Und die Kinder strebten nach Höherem. Ein Digitalmikroskop, das der Kindergarten als Prämie für das Sammeln von Druckerpatronen bekommen hatte, ermöglichte den Blick in die Tiefe der Materien. So konnten die Kinder erkennen, warum einige Materialien besser rutschten als andere. Was noch fehlte, war ein Kraftmesser. Auch den bauten sie selbst. Eine Vorstellung ihrer Experimente in der Eltmanner Georg-Göpfert-Grundschule verblüffte die dortigen Siebtklässer. „So etwas hat es bei uns im Kindergarten nicht geben“, lauteten die erstaunten Schülerkommentare.
Schuster hat in ihren 23 Jahren als Erzieherin schon viele Kindergenerationen betreut. Diese Gruppe und ihr Projekt aber stächen deutlich hervor. Jeden Schritt des mehrmonatigen Experiments hat sie akribisch in einem dicken Projektordner dokumentiert. „Die Kinder wurden im Laufe der wenigen Monate immer selbstsicherer und haben sich unheimlich entwickelt. Sie trauten sich schließlich auch, fremden Leuten ihre Experimente zu erklären oder bei den Besuchen in Werkstätten die Gesprächsführung zu übernehmen“, sagt sie.

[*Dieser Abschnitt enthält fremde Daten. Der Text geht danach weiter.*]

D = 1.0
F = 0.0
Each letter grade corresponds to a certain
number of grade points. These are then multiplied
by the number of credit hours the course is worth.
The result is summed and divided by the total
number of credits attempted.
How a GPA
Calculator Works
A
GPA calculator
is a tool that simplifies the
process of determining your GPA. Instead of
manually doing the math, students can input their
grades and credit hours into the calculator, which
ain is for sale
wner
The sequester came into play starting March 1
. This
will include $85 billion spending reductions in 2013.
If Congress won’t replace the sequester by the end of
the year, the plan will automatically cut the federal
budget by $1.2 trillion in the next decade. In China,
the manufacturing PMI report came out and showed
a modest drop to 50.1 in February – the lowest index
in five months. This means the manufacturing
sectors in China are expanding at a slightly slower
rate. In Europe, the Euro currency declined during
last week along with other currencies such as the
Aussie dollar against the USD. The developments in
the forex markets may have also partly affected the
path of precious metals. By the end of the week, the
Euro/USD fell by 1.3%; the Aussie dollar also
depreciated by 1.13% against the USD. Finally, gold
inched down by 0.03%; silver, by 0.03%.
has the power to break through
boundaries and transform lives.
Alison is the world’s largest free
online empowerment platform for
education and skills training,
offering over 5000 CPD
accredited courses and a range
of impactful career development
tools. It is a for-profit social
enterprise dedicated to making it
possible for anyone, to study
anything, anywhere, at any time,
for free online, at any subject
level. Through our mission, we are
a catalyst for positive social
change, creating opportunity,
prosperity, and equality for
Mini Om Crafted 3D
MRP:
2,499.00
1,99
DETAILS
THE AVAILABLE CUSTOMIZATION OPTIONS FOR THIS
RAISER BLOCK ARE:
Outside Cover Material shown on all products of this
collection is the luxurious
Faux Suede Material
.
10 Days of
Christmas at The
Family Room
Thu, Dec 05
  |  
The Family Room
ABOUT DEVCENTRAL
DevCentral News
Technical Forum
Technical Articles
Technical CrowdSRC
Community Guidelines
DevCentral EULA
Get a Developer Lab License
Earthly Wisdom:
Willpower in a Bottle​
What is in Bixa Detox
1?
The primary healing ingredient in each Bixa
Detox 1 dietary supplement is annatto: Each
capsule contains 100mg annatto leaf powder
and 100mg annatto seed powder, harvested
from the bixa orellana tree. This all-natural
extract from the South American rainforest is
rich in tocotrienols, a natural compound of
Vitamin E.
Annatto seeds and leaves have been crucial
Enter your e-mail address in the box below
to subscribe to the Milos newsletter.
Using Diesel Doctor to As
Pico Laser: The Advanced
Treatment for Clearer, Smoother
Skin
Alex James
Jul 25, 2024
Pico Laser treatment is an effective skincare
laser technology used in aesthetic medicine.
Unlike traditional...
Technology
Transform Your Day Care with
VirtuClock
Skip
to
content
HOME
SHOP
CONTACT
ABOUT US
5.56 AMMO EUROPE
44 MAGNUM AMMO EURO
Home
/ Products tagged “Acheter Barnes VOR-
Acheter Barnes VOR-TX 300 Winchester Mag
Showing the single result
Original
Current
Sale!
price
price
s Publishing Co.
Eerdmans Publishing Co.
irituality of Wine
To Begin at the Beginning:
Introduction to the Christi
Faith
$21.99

Der erste Preis ist für die Kinder aus Prölsdorf nicht nur eine Belohnung, sondern eine Steigerung. Denn am Wettbewerb „Vom Korn zum Brot“ des Bildungswerkes der Bayerischen Wirtschaft hatten sie im Vorjahr schon einmal teilgenommen. Damals wurden sie „nur“ Vierter; den ersten Preis gewann da Sankt Peter und Paul in Hammelburg, ein anderer unterfränkischer Caritas-Kindergarten.